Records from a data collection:
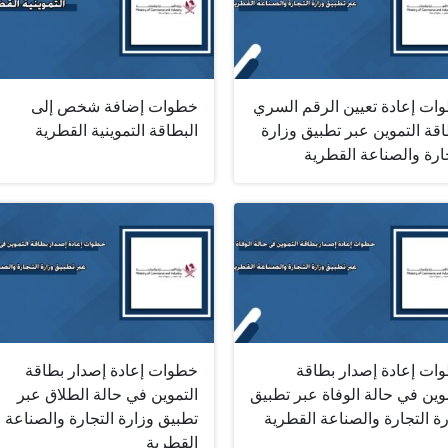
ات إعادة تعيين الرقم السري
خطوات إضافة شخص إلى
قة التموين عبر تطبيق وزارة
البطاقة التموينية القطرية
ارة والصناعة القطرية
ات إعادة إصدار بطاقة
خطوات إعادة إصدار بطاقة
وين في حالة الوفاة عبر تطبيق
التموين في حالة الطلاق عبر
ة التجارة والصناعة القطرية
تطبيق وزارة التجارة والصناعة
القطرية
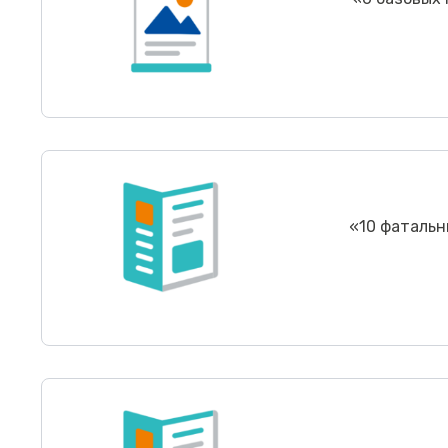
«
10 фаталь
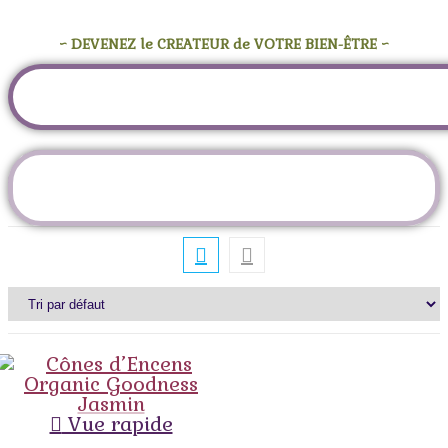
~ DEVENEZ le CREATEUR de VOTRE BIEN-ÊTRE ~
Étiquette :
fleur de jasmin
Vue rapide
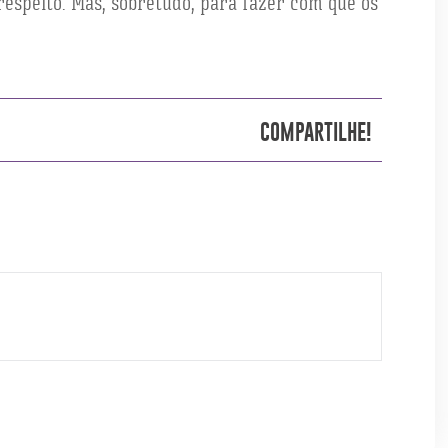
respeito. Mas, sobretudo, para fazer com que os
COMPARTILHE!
...
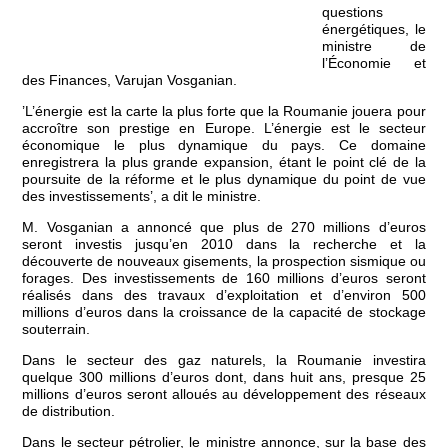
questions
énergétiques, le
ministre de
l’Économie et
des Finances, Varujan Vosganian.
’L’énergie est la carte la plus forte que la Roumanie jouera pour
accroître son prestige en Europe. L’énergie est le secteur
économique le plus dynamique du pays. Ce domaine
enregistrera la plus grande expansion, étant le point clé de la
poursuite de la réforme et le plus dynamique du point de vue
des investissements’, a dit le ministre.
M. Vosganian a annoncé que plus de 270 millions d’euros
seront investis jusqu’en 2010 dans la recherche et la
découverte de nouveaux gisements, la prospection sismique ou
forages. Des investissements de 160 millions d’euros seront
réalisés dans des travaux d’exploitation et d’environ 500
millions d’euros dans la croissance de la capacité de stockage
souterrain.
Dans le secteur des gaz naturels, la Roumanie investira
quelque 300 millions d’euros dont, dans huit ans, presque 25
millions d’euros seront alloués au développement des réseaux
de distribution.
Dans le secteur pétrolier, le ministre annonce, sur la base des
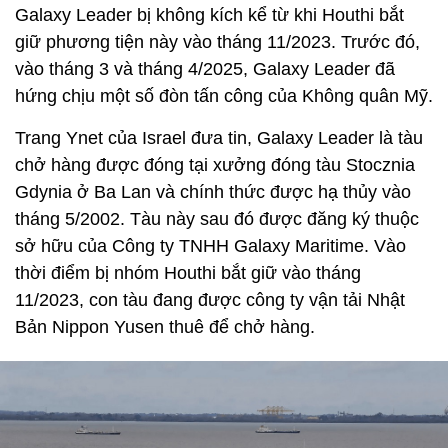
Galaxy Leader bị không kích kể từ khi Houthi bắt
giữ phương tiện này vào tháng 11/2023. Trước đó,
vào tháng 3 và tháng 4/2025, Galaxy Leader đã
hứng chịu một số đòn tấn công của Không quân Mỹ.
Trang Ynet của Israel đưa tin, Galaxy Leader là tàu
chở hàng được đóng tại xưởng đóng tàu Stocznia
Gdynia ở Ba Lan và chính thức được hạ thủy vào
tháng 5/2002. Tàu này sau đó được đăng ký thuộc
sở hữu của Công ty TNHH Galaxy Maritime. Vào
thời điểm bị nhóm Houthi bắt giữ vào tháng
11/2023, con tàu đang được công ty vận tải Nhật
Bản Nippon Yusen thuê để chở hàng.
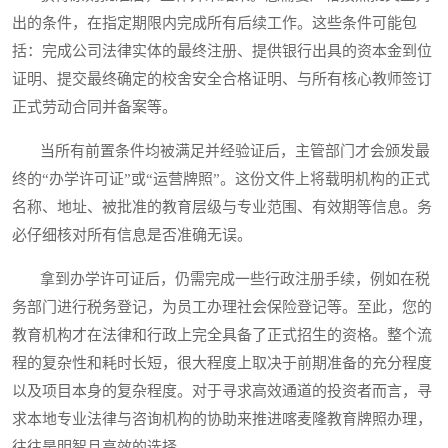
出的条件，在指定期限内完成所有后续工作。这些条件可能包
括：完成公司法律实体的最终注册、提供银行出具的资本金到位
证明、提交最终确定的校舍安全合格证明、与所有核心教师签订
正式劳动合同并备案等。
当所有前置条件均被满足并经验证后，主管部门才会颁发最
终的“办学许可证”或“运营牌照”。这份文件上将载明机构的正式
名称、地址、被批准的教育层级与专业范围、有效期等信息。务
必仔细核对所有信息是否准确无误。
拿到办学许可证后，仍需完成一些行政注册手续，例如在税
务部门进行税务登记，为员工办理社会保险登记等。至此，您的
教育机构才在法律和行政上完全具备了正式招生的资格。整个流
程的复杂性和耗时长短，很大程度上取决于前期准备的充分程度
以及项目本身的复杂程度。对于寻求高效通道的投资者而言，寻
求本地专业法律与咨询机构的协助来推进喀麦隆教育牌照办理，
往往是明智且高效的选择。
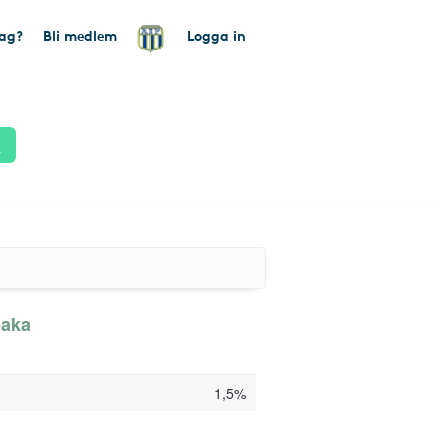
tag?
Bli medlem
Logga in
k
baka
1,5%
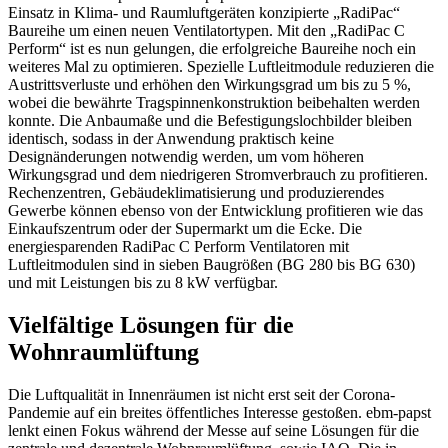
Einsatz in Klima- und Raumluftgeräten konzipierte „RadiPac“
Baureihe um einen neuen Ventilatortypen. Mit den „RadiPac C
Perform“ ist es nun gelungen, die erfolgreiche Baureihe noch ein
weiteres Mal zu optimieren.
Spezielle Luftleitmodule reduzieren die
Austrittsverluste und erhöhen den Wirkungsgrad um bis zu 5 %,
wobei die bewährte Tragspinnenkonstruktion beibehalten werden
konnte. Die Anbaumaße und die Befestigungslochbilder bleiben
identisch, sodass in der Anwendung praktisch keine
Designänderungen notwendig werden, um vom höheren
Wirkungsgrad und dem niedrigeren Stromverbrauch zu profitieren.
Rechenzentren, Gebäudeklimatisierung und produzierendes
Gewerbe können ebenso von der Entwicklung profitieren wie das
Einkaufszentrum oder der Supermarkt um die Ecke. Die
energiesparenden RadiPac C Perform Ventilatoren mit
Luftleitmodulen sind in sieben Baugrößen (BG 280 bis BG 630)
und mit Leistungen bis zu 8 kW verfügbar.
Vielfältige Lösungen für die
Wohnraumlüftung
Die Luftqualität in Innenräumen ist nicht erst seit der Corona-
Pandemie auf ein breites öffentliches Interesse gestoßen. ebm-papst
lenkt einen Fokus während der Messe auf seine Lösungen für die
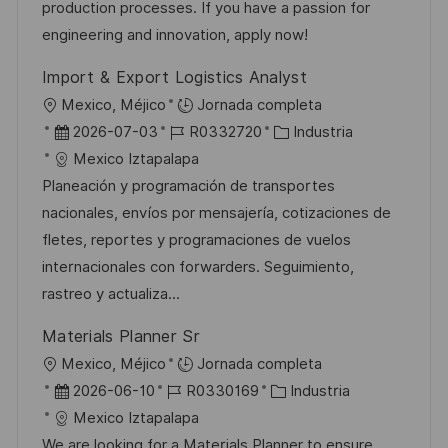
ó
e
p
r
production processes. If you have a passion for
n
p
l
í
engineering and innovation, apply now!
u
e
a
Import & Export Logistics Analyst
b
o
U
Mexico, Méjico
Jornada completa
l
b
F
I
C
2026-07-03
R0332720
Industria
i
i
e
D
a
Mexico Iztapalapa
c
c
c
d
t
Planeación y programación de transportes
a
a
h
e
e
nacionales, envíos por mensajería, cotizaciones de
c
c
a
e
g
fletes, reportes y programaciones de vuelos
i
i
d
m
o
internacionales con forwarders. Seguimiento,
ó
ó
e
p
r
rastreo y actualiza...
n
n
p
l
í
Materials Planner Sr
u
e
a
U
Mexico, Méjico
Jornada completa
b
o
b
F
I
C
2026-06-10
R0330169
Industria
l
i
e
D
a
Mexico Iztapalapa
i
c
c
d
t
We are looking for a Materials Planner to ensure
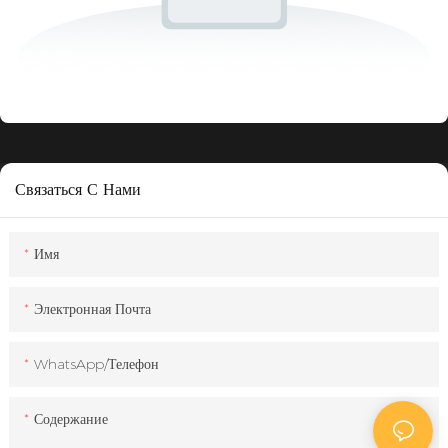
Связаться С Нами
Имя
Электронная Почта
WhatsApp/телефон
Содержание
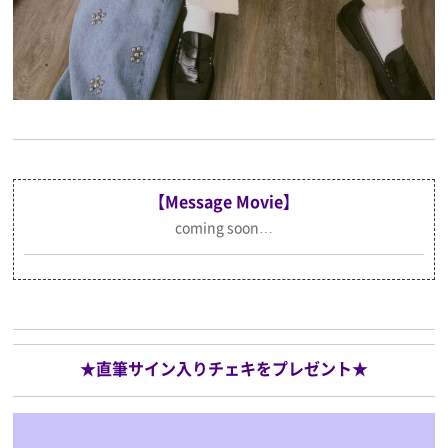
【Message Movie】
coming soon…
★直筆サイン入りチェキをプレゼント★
--
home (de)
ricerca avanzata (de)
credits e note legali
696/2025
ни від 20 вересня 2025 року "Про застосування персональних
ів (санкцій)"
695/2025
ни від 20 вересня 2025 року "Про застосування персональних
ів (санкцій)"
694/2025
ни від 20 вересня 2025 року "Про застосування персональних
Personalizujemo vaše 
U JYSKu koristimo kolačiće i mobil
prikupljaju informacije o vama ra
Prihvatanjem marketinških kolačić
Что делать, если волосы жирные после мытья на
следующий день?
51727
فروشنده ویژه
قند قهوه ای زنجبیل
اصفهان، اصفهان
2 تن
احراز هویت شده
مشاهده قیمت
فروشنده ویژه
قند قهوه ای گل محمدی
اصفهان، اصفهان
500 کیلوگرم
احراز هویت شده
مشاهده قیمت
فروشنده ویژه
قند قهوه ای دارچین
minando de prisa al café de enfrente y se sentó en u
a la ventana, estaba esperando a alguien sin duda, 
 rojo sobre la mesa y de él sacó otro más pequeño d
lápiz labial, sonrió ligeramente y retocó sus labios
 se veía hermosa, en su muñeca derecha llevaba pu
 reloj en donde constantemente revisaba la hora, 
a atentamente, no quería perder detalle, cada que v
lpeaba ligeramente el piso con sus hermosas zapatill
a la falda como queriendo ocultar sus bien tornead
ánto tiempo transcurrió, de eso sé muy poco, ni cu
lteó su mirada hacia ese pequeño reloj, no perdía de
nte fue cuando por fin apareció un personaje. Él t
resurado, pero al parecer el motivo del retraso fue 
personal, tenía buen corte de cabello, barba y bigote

Problem details
Across these entries, count each line where the string "إصدار" shows up. Give only the count.

Response to the task
2